Mayors from across Ohio said they are already implementing plans to address racial bias and increase police relations in their cities.
The Ohio Mayors Alliance said a Police Reform Support Network will be formed to take recommendations on changes to police and community efforts, and “focus on turning these ideas into action by supporting policy changes at the local level.”
“A lot of times systems are in place for us to not make change,” said Dayton Mayor Nan Whaley, during a press call on the announcement. “We all know and recognize that we have work to do inside our police departments and inside our cities.”
The support network plans to “assess police reforms” throughout Ohio and the country, share best practices and policy standards and implement them. Focuses will include use of force, body cameras, oversight and accountability, training and recruitment, and “rethinking public safety more broadly,” according to the alliance.
Columbus Mayor Andrew Ginther was a part of the press call as well, and said he has directed the chief of the Columbus Division of Police to review use of chemical sprays, and “immediately stop the use of pepper spray and tear gas” by police as part of reforms he hopes to put in place.
Whaley said Dayton is “looking into” removing tear gas and rubber bullets from police use, but said she wants to see the community engaged in the conversation as decisions are made.
“I would say everything’s on the table around use of force in Dayton,” Whaley said.
Toledo Mayor Wade Kapszukiewicz said local governments can no longer count on “meaningful partnerships” with politicians in Washington, D.C., and even some within the Ohio Statehouse.
“Frankly speaking, we know we’re going to have to do this work ourselves,” Kapszukiewicz said.

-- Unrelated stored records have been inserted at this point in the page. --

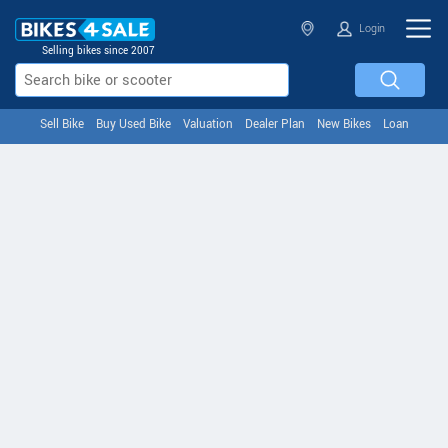
Login
Selling bikes since 2007
Sell Bike
Buy Used Bike
Valuation
Dealer Plan
New Bikes
Loan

Toledo’s mayor said he supported reforms Ohio Gov. Mike DeWine announced on Wednesday, but said progress will be difficult when “he is dealing with a state legislature that is not representative, in my opinion, of Ohio.”
The mayors agreed that the state should require ongoing training for police officers, even after their basic training is complete at the Ohio Peace Officer Training Academy (OPOTA).
Systemic cuts to social services have not only created a more complex job description for police, but also created the need for difficult conversations about how to bring about social change with less revenue to support it, according to the alliance members.
“There’s a level of uncertainty out there that people just aren’t comfortable with, so how do we change that,” said Akron Mayor Dan Horrigan. “I think some of these organizations, we’re going to have to have some hard conversations with them, how do they address the needs? We’ve identified them, now let’s go fund them.”